Eric Woerth se lance donc, le 31 août, dans les colonnes du Journal du dimanche : les détenteurs des comptes ont jusqu’au 31 décembre 2009 pour se signaler à une cellule de régularisation afin de régler leurs dettes et intérêts. S’ils obtempèrent, ils seront exemptés de poursuites judiciaires. Passé cette date : contrôle fiscal. “Dans toute sa rigueur”, menace le ministre.
“Amnistie déguisée”, se sont immédiatement indignés Martine Aubry et l’ancien ministre socialiste de l’Economie Michel Sapin.

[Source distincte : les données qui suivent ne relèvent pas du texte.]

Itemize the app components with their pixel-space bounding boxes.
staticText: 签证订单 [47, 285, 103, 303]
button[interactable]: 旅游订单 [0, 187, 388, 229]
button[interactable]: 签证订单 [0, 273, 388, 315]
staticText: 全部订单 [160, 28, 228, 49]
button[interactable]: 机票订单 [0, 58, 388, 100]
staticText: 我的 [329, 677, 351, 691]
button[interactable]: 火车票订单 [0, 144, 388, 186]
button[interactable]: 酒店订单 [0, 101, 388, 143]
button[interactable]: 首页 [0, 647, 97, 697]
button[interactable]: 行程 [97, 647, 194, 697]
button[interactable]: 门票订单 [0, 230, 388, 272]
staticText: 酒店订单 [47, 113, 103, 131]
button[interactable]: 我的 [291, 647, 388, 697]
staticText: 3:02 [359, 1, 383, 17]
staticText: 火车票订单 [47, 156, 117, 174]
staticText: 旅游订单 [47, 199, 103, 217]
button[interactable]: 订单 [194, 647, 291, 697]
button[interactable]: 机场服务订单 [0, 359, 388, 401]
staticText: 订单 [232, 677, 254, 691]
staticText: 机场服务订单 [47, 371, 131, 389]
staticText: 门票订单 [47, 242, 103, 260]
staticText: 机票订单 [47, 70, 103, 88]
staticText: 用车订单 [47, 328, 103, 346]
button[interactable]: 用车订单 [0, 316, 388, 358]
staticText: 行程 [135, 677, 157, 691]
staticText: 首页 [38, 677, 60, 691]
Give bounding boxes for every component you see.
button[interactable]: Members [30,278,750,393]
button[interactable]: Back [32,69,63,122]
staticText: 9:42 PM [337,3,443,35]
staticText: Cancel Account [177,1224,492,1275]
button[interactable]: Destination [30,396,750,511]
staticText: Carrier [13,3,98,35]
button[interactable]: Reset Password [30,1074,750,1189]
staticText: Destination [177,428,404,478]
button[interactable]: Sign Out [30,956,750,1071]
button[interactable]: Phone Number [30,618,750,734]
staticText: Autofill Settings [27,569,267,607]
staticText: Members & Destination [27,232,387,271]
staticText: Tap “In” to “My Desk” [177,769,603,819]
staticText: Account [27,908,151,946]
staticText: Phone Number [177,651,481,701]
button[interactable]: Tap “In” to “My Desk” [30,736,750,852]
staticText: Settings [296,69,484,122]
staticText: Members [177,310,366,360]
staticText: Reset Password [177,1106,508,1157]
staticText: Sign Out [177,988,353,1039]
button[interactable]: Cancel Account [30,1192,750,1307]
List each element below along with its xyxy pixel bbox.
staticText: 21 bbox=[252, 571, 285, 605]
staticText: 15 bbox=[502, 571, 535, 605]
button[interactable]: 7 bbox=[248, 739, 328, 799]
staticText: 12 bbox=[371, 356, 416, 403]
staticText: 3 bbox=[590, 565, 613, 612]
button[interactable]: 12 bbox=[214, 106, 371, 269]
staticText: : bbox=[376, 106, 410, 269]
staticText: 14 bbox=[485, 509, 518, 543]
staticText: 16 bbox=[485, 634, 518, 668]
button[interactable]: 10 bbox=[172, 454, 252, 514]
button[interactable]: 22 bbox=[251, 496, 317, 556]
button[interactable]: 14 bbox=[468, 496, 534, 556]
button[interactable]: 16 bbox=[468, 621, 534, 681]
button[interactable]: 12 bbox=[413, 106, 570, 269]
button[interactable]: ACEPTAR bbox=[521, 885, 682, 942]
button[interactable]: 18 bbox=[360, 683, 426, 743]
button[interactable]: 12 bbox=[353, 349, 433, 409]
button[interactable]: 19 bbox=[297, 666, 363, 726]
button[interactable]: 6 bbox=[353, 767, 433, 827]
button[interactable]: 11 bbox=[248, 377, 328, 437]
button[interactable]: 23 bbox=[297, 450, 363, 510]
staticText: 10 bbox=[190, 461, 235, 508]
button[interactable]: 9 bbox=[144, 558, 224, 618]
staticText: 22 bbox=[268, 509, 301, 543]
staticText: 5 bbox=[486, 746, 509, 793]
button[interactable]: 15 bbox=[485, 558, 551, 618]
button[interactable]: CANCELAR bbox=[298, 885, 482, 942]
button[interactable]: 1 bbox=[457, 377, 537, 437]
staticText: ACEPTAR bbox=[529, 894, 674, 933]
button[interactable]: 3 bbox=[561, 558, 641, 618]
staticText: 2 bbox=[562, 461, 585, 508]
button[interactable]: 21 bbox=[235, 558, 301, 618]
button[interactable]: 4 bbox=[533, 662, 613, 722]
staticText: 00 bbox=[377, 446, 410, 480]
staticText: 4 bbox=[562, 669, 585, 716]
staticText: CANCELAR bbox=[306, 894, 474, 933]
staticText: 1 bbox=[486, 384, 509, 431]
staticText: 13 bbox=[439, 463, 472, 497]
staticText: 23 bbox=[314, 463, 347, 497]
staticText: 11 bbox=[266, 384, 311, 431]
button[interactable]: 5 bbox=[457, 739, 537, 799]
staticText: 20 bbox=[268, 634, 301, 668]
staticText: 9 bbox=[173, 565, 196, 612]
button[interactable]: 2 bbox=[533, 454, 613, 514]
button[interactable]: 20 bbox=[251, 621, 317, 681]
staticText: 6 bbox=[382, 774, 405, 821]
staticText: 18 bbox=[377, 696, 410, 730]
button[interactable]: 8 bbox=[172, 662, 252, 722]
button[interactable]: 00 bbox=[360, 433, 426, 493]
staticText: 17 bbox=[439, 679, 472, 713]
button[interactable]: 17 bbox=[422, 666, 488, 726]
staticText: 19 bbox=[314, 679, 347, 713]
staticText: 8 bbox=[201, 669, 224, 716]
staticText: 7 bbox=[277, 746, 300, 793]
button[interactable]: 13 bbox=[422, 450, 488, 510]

L’absence de poursuite pénale “est le point de ressemblance avec une amnistie fiscale”, convient Vincent Drezet, secrétaire général du Syndicat national unifié des impôts (Snui). “Dans les 3 000, il doit y avoir des fraudeurs qui ont mis sciemment en place un système pour contrer le fisc. Ce sont des délinquants, voire de grands délinquants”, dénonce Michel Sapin.
Le mystère plane sur l’identité des fraudeurs et des banques incriminés. Le risque serait que le dispositif du gouvernement soit une manière pour les pros de la fraude de se refaire une virginité. De plus, cela ne concernerait que des particuliers, or les sociétés et les entreprises constituent le gros gibier de l’évasion fiscale.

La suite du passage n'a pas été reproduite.